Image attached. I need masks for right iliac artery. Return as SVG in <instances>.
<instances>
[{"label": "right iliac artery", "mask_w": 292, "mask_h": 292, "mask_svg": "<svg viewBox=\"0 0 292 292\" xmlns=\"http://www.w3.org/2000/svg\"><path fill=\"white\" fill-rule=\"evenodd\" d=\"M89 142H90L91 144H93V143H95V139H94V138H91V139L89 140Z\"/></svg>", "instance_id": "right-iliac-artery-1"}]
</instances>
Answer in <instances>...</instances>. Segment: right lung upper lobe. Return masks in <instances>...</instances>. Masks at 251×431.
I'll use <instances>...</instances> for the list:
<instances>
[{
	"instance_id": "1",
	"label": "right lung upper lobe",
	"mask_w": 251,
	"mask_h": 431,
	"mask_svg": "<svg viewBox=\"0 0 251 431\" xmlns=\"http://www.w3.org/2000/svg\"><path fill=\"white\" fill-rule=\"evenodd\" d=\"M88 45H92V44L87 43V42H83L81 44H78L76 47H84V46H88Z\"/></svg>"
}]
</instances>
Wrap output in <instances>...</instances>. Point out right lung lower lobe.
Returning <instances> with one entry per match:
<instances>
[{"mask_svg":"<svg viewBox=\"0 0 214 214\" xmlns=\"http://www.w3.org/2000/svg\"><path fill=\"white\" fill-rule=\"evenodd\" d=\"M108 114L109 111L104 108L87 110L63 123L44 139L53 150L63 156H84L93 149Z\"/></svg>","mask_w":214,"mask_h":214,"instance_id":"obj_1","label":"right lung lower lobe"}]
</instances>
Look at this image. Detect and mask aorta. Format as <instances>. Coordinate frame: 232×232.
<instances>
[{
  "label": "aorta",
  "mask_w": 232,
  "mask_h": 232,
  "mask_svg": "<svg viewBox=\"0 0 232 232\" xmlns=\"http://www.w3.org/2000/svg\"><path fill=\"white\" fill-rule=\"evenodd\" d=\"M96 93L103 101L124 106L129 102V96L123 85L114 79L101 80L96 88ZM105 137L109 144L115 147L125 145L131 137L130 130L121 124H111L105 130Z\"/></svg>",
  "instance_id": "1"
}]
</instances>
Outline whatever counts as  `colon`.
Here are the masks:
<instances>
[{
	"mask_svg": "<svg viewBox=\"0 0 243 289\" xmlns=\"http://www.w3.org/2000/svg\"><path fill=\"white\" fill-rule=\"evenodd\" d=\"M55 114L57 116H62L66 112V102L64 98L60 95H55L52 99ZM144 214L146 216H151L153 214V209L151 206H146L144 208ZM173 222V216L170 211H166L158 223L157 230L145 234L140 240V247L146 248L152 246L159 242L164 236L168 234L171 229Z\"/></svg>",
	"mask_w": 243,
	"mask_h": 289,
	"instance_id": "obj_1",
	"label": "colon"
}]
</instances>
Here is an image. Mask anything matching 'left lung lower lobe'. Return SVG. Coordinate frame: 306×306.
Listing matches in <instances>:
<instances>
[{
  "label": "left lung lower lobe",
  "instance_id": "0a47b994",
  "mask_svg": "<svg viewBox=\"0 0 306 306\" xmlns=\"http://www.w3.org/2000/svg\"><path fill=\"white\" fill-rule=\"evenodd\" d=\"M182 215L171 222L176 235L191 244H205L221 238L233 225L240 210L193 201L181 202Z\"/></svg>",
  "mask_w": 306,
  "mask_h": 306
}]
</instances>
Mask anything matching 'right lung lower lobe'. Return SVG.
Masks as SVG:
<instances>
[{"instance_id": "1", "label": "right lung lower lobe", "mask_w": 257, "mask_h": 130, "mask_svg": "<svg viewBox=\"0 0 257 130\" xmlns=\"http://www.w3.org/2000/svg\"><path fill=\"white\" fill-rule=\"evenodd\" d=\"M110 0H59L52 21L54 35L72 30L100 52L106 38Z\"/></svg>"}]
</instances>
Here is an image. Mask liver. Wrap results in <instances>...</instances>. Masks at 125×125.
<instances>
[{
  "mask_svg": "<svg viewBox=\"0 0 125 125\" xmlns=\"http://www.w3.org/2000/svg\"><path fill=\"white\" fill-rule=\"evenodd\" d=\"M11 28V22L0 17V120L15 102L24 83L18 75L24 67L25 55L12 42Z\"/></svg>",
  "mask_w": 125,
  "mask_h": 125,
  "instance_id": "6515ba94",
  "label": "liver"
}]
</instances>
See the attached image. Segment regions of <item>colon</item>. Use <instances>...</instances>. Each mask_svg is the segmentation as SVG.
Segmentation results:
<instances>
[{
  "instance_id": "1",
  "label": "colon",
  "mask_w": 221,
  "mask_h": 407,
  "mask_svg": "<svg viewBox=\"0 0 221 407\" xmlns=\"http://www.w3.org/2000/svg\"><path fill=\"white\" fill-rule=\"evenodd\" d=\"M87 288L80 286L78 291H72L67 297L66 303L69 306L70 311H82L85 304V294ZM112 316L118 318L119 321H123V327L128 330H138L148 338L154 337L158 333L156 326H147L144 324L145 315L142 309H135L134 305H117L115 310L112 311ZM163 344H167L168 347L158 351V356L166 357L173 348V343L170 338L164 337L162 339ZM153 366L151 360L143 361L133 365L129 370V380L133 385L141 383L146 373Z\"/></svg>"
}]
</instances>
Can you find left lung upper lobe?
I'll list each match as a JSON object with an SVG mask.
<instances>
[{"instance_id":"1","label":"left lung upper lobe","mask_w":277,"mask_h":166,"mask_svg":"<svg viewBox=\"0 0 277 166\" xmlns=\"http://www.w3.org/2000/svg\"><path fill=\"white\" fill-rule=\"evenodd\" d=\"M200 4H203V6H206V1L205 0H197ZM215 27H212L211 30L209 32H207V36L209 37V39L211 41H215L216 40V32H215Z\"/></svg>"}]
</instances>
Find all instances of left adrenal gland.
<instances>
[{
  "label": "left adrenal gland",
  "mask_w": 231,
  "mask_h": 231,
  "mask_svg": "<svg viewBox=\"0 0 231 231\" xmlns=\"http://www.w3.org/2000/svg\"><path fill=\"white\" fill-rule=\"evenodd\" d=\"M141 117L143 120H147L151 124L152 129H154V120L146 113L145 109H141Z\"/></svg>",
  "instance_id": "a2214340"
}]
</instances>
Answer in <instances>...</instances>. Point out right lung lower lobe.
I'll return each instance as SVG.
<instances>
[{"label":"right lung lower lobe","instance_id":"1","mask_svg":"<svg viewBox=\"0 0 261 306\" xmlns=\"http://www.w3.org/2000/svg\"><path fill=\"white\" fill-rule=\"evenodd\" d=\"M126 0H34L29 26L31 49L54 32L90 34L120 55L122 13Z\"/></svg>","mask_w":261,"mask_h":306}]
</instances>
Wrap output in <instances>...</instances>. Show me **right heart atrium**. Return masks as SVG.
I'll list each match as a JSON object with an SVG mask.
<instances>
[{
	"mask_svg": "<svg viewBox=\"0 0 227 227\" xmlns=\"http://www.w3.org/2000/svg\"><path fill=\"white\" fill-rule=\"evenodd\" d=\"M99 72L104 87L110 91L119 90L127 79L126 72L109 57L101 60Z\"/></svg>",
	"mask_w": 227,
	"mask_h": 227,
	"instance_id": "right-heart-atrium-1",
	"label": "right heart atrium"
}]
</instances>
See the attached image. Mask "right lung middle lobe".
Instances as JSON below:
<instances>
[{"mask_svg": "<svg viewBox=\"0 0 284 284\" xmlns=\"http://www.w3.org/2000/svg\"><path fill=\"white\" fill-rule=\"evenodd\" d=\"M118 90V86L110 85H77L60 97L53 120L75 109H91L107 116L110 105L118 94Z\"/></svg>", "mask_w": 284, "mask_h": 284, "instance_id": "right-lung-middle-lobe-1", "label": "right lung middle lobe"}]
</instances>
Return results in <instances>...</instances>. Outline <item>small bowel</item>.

Work instruction: Each line above is to be set down again verbatim.

Expected answer:
Image attached. I need masks for right iliac artery. Return as SVG in <instances>.
<instances>
[{"label": "right iliac artery", "mask_w": 292, "mask_h": 292, "mask_svg": "<svg viewBox=\"0 0 292 292\" xmlns=\"http://www.w3.org/2000/svg\"><path fill=\"white\" fill-rule=\"evenodd\" d=\"M89 142H90L91 144H93V143H95V139H94V138H91V139L89 140Z\"/></svg>", "instance_id": "right-iliac-artery-1"}]
</instances>
Answer in <instances>...</instances>. Segment: right lung upper lobe. Return masks in <instances>...</instances>. Masks at 251×431.
I'll use <instances>...</instances> for the list:
<instances>
[{
	"instance_id": "1",
	"label": "right lung upper lobe",
	"mask_w": 251,
	"mask_h": 431,
	"mask_svg": "<svg viewBox=\"0 0 251 431\" xmlns=\"http://www.w3.org/2000/svg\"><path fill=\"white\" fill-rule=\"evenodd\" d=\"M88 45H92V44L87 43V42H83L81 44H78L76 47H84V46H88Z\"/></svg>"
}]
</instances>
Wrap output in <instances>...</instances>. Point out right lung lower lobe.
Returning <instances> with one entry per match:
<instances>
[{"mask_svg":"<svg viewBox=\"0 0 214 214\" xmlns=\"http://www.w3.org/2000/svg\"><path fill=\"white\" fill-rule=\"evenodd\" d=\"M108 114L109 111L104 108L87 110L63 123L44 139L53 150L63 156H84L93 149Z\"/></svg>","mask_w":214,"mask_h":214,"instance_id":"obj_1","label":"right lung lower lobe"}]
</instances>
Look at this image. Detect and mask aorta. Format as <instances>. Coordinate frame: 232×232.
<instances>
[{
  "label": "aorta",
  "mask_w": 232,
  "mask_h": 232,
  "mask_svg": "<svg viewBox=\"0 0 232 232\" xmlns=\"http://www.w3.org/2000/svg\"><path fill=\"white\" fill-rule=\"evenodd\" d=\"M96 93L103 101L124 106L129 102V96L123 85L114 79L101 80L96 88ZM105 137L109 144L115 147L125 145L131 137L130 130L121 124H111L105 130Z\"/></svg>",
  "instance_id": "1"
}]
</instances>
Outline whatever counts as  `colon`.
Here are the masks:
<instances>
[{
	"mask_svg": "<svg viewBox=\"0 0 243 289\" xmlns=\"http://www.w3.org/2000/svg\"><path fill=\"white\" fill-rule=\"evenodd\" d=\"M55 114L57 116H62L66 112V102L64 98L60 95H55L52 99ZM144 214L146 216H151L153 214V209L151 206H146L144 208ZM173 222V216L170 211H166L158 223L157 230L145 234L140 240V247L146 248L152 246L159 242L164 236L168 234L171 229Z\"/></svg>",
	"mask_w": 243,
	"mask_h": 289,
	"instance_id": "obj_1",
	"label": "colon"
}]
</instances>
Here is an image. Mask anything matching 'left lung lower lobe'. Return SVG. Coordinate frame: 306×306.
Listing matches in <instances>:
<instances>
[{
  "label": "left lung lower lobe",
  "instance_id": "0a47b994",
  "mask_svg": "<svg viewBox=\"0 0 306 306\" xmlns=\"http://www.w3.org/2000/svg\"><path fill=\"white\" fill-rule=\"evenodd\" d=\"M182 215L171 222L176 235L191 244H205L221 238L233 225L240 210L193 201L181 202Z\"/></svg>",
  "mask_w": 306,
  "mask_h": 306
}]
</instances>
Mask anything matching 'right lung lower lobe'. Return SVG.
Masks as SVG:
<instances>
[{"instance_id": "1", "label": "right lung lower lobe", "mask_w": 257, "mask_h": 130, "mask_svg": "<svg viewBox=\"0 0 257 130\" xmlns=\"http://www.w3.org/2000/svg\"><path fill=\"white\" fill-rule=\"evenodd\" d=\"M110 0H59L52 21L54 35L72 30L100 52L106 38Z\"/></svg>"}]
</instances>
Here is an image. Mask liver. Wrap results in <instances>...</instances>. Masks at 125×125.
<instances>
[{
  "mask_svg": "<svg viewBox=\"0 0 125 125\" xmlns=\"http://www.w3.org/2000/svg\"><path fill=\"white\" fill-rule=\"evenodd\" d=\"M11 28V22L0 17V120L15 102L24 83L18 75L24 67L25 55L12 42Z\"/></svg>",
  "mask_w": 125,
  "mask_h": 125,
  "instance_id": "6515ba94",
  "label": "liver"
}]
</instances>
See the attached image. Segment regions of <item>colon</item>. Use <instances>...</instances>. Each mask_svg is the segmentation as SVG.
Segmentation results:
<instances>
[{
  "instance_id": "1",
  "label": "colon",
  "mask_w": 221,
  "mask_h": 407,
  "mask_svg": "<svg viewBox=\"0 0 221 407\" xmlns=\"http://www.w3.org/2000/svg\"><path fill=\"white\" fill-rule=\"evenodd\" d=\"M87 288L80 286L78 291H72L67 297L66 303L69 306L70 311H82L85 304V294ZM112 316L118 318L119 321H123V327L128 330H138L148 338L154 337L158 333L156 326H147L144 324L145 315L142 309H135L134 305H117L115 310L112 311ZM163 344H167L168 347L158 351V356L166 357L173 348V343L170 338L164 337L162 339ZM153 366L151 360L143 361L133 365L129 370V380L133 385L141 383L146 373Z\"/></svg>"
}]
</instances>
Can you find left lung upper lobe?
I'll list each match as a JSON object with an SVG mask.
<instances>
[{"instance_id":"1","label":"left lung upper lobe","mask_w":277,"mask_h":166,"mask_svg":"<svg viewBox=\"0 0 277 166\" xmlns=\"http://www.w3.org/2000/svg\"><path fill=\"white\" fill-rule=\"evenodd\" d=\"M200 4H203V6H206V1L205 0H197ZM215 27H212L211 30L209 32H207V36L209 37V39L211 41H215L216 40V32H215Z\"/></svg>"}]
</instances>
Find all instances of left adrenal gland.
<instances>
[{
  "label": "left adrenal gland",
  "mask_w": 231,
  "mask_h": 231,
  "mask_svg": "<svg viewBox=\"0 0 231 231\" xmlns=\"http://www.w3.org/2000/svg\"><path fill=\"white\" fill-rule=\"evenodd\" d=\"M141 117L143 120H147L151 124L152 129H154V120L146 113L145 109H141Z\"/></svg>",
  "instance_id": "a2214340"
}]
</instances>
Answer in <instances>...</instances>. Point out right lung lower lobe.
I'll return each instance as SVG.
<instances>
[{"label":"right lung lower lobe","instance_id":"1","mask_svg":"<svg viewBox=\"0 0 261 306\" xmlns=\"http://www.w3.org/2000/svg\"><path fill=\"white\" fill-rule=\"evenodd\" d=\"M126 0H34L29 26L31 49L54 32L90 34L120 55L122 13Z\"/></svg>","mask_w":261,"mask_h":306}]
</instances>
Wrap output in <instances>...</instances>. Show me **right heart atrium**. Return masks as SVG.
I'll list each match as a JSON object with an SVG mask.
<instances>
[{
	"mask_svg": "<svg viewBox=\"0 0 227 227\" xmlns=\"http://www.w3.org/2000/svg\"><path fill=\"white\" fill-rule=\"evenodd\" d=\"M99 72L104 87L110 91L119 90L127 79L126 72L109 57L101 60Z\"/></svg>",
	"mask_w": 227,
	"mask_h": 227,
	"instance_id": "right-heart-atrium-1",
	"label": "right heart atrium"
}]
</instances>
See the attached image. Mask "right lung middle lobe".
Instances as JSON below:
<instances>
[{"mask_svg": "<svg viewBox=\"0 0 284 284\" xmlns=\"http://www.w3.org/2000/svg\"><path fill=\"white\" fill-rule=\"evenodd\" d=\"M118 90V86L110 85H77L60 97L53 120L75 109H91L107 116L110 105L118 94Z\"/></svg>", "mask_w": 284, "mask_h": 284, "instance_id": "right-lung-middle-lobe-1", "label": "right lung middle lobe"}]
</instances>
Return results in <instances>...</instances>. Outline <item>small bowel</item>.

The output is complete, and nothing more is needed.